Alexander S. Dent, Associate Professor of Anthropology and International Affairs
Dr. Dent received his Ph.D. in 2003 from the Department of Anthropology at the University of Chicago. From 2003-04, he was Visiting Assistant Professor of Anthropology at the University of Oklahoma, and he held the Earl S. Johnson Postdoctoral Fellowship at the University of Chicago from 2004-05. He has done extensive fieldwork in Brazil, and comparative work in the United States in New Jersey, Oklahoma, Washington, DC, and Chicago, IL. In 2006, Dr. Dent was appointed the Associate Editor of the journal Anthropological Quarterly. He has published in journals such as Popular Music and Society, The International Journal of the History of Sport, and Anthropological Quarterly.
Luciana Duccini, Visiting Fulbright Scholar
Dr. Duccini possesses an undergraduate degre in Communications conferred by the Methodist Institute of São Paulo, and obtained her doctorate in Social Sciences at the Federal University of Bahia (UFBA). While also being the Spring 2017 Visiting Fullbright Scholar, she is also an adjunct professor at the College of Social Sciences at the Federal University of the Vale do São Francisco. With extensive knowledge and research projects in the fields of Sociology and Anthropology, most particularly focusing on religion, identity and corporality, Dr. Ducinni will be offering an undergraduate course during the Spring 2017 semester, IAFF3187: Brazil: Population, Ethnicity and Identity.
John Garrison, Adjunct Faculty Member
John Garrison has worked at the World Bank since 1996 as a Civil Society Specialist. He spent the first five years working in the Bank’s office in Brasilia, Brazil where he carried out research, organized outreach activities, and helped supervise Bank projects geared to improving World Bank – civil society relations. Since 2010 he has led the Bank’s Civil Society Team in Washington which coordinates the Bank’s civil society engagement efforts at the global level.
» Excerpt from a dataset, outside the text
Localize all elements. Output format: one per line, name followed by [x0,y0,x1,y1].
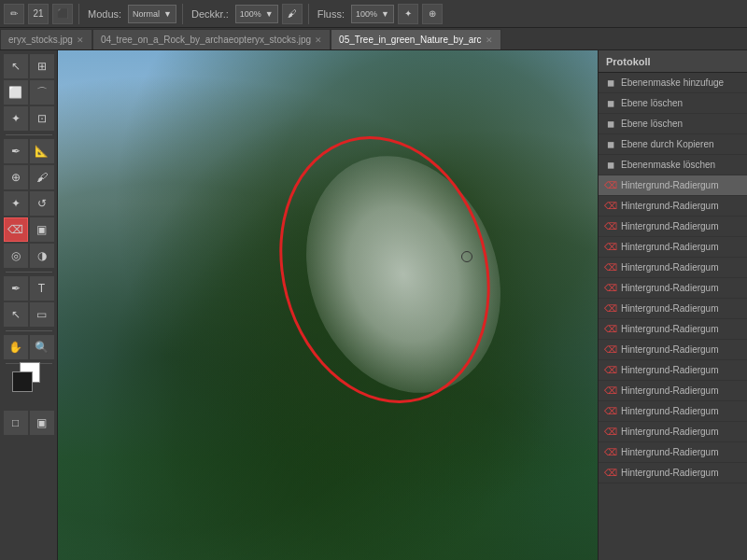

Before joining the Bank, Mr. Garrison spent most of his career working with international development and human rights issues. He has worked with a variety of non-governmental, faith-based, and governmental organizations in Brazil and the United States. Mr. Garrison holds a masters degree in Latin American Studies from Vanderbilt University and has published numerous reports, articles, and blogs on grassroots development and civil society.
James G. Hershberg, Professor of History and International Affairs
Stephen Kaplan, Assistant Professor of Political Science and International Affairs
Dr. Mark Langevin, Director, Brazil Initiative
Dr. Langevin is Director of BrazilWorks, International Advisor to the Associação Brasileira dos Produtores de Algodão (Abrapa) and consultant to Public Services International (PSI), in addition to his academic positions. Dr. Langevin researches and writes extensively on Brazilian energy policymaking and United States-Brazil relations. He is a regular contributor to such publications as: American Diplomacy, Boletim Meridiano 47, Brazzil, the Inter-American Dialogue's Latin American Advisor, Journal of Energy Security, the Labor Studies Journal, Review of Renewable Energy Law and Policy, and Universitas: Relações Internacionais.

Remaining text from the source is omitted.